You can also use online tools like:
Make sure your ad includes a call to action (CTA) that gives people an incentive to click on your link. A good CTA has two main purposes: to tell someone what to do and to give them the motivation to do it. CTA’s should be short and concise. Usually, that means just a few words, but they can be a sentence or two. Your CTA should focus on one goal, and they can be positive or negative in nature. Take these example CTA’s for camomile tea supplements: “Not getting the sleep you need? Try our new chamomile tea supplements,” and “Enjoy the best sleep of your life with our chamomile tea supplements.”
Write a CTA that is strong and clear, using action verbs and time constraints to create a sense of urgency. Some good CTA’s include “Buy now,” “Learn more,” or “Shop today! Deal ends Friday!” Take advantage of people’s fear of missing out, use numbers and specifics when possible, and get creative.
To be successful writing ad copy for PPC you need to find out which of your methods is getting the best results, and a great way to do that is with A/B testing. Group A is your control, while group B is the variation. You are testing to measure results such as sales, profit, leads, and clickthrough. To run effective tests, keep several questions in mind as you go. What do you want to improve? How will you measure your results? What element of your ad are you testing? What are your variations? What result are you trying to achieve, and what will you do with those results? There are quite a few ways to test out ad copy variables. You can test an ad with numerical abbreviations vs. full numerical values; an example would be testing out 15, 000, 000 vs 15M. Another way to test is to add, modify, and remove the pricing. An example would be testing between “Homes for Sale – Starting from $330, 650,” and “Homes for Sale – Starting from Low 300’s.”

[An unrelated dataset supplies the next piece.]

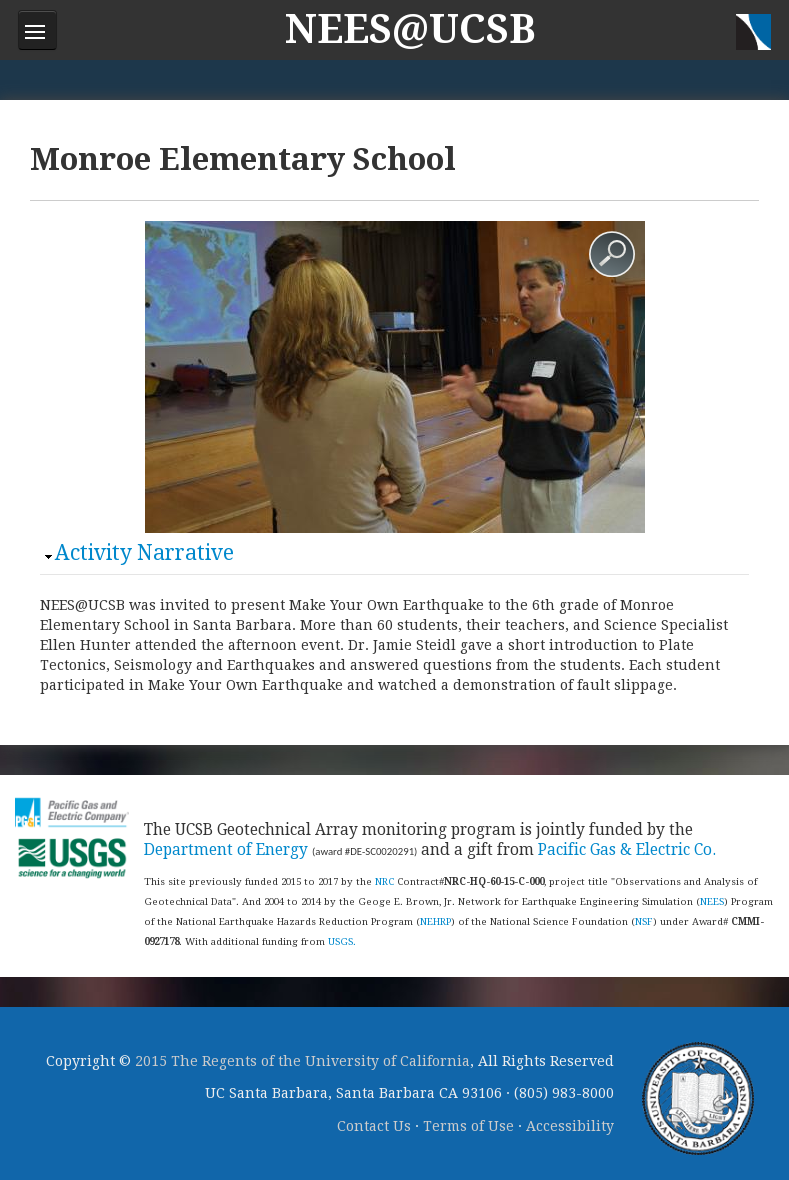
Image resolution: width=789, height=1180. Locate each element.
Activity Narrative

Writing effective ad copy for PPC takes some time and effort. There’s a lot to consider when you’re writing your ad copy, so think of it as a process of experimentation. Make sure to measure your metrics, you’ll find that some things work and some don’t. There’s no reason to get discouraged, trial and error just go with the territory; just keep experimenting and measuring for success. Follow this guide to write killer ad copy for PPC, and you’ll find your way to conversions in no time.